Jennifer, was this under the old E-19 schedule or the current version? I've got a Seattle manufacturing client on PSE Schedule 40 that I suspect has similar issues with their demand calculations. Your case gives me hope that the investment in detailed interval data analysis will pay off. Did you use any specific software tools for the load profile analysis or was it all Excel work?
David - this was under the pre-2010 E-19 schedule, which actually worked in our favor because the methodology documentation was clearer back then. I used a combination of Excel and custom SQL queries to analyze 6 years of 15-minute interval data. The key was proving their coincident peak algorithm was using wrong baseline periods. If you suspect similar issues with PSE, definitely worth the deep dive into their interval data.

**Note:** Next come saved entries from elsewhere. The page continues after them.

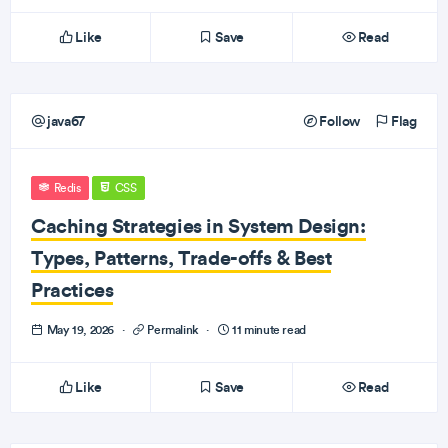
Like
Save
Read
java67
Follow
Flag
Redis
CSS
Caching Strategies in System Design:
Types, Patterns, Trade-offs & Best
Practices
May 19, 2026
·
Permalink
·
11 minute read
Like
Save
Read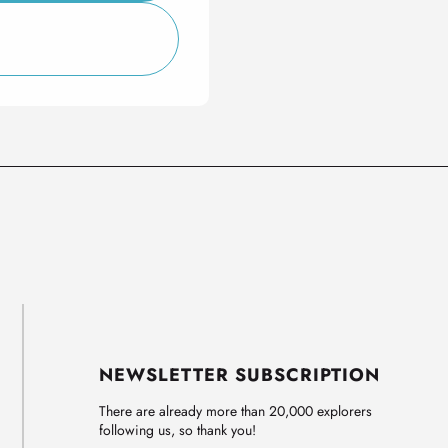
NEWSLETTER SUBSCRIPTION
There are already more than 20,000 explorers
following us, so thank you!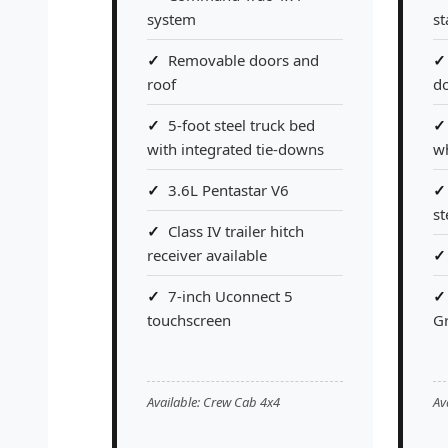
system
s
Removable doors and
roof
do
5-foot steel truck bed
with integrated tie-downs
w
3.6L Pentastar V6
st
Class IV trailer hitch
receiver available
7-inch Uconnect 5
touchscreen
G
Available: Crew Cab 4x4
Av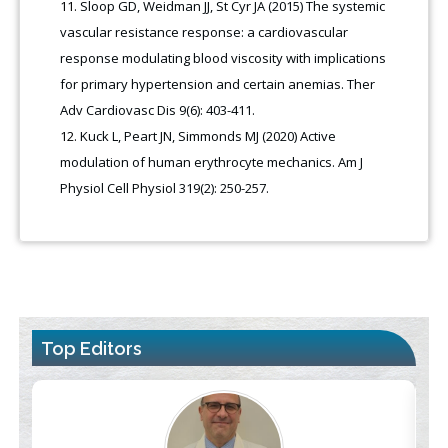
Sloop GD, Weidman JJ, St Cyr JA (2015) The systemic
vascular resistance response: a cardiovascular
response modulating blood viscosity with implications
for primary hypertension and certain anemias. Ther
Adv Cardiovasc Dis 9(6): 403-411.
Kuck L, Peart JN, Simmonds MJ (2020) Active
modulation of human erythrocyte mechanics. Am J
Physiol Cell Physiol 319(2): 250-257.
Top Editors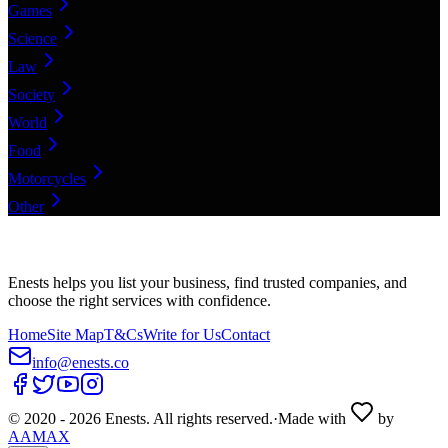
Games
Science
Law
Society
World
Food
Motorcycles
Other
Enests helps you list your business, find trusted companies, and
choose the right services with confidence.
Home
Site Map
T&Cs
Write for Us
Contact
info@enests.co
© 2020 -
2026
Enests. All rights reserved.
·
Made with
by
AAMAX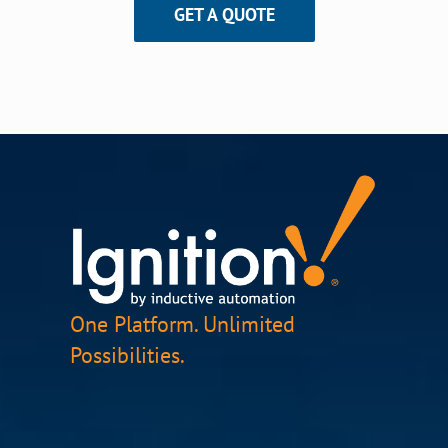
GET A QUOTE
One Platform. Unlimited
Possibilities.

Fantastic work! APS here in Arizona has been pretty good about demand billing accuracy, but I did catch them miscalculating power factor penalties on a data center. $95K recovery because they were using monthly averages instead of the required 15-minute intervals for PF calculations under Schedule E-32. These cases really show the value of understanding tariff language better than the utility's own billing department sometimes.
Jennifer, did you have to deal with any statute of limitations issues going back to 2006? Entergy here in Louisiana typically only allows 2-3 years for billing disputes unless there's clear utility error. I'm working on a similar case with a petrochemical plant but worried about recovery period limitations.
Juan - California has a 5-year lookback period for utility billing errors under CPUC regulations, which definitely helped. PG&E tried to argue for shorter period but their own tariff language supported the full recovery timeframe. You might want to check Entergy's filed tariff - sometimes the actual language is more generous than what customer service claims.
Update on my PSE case - you were right Jennifer! Found $340K in demand billing errors going back to 2010. They were incorrectly applying transformer losses to the demand calculation under Schedule 40. PSE settled within 90 days once I showed them the tariff language. Thanks for the inspiration to dig deeper!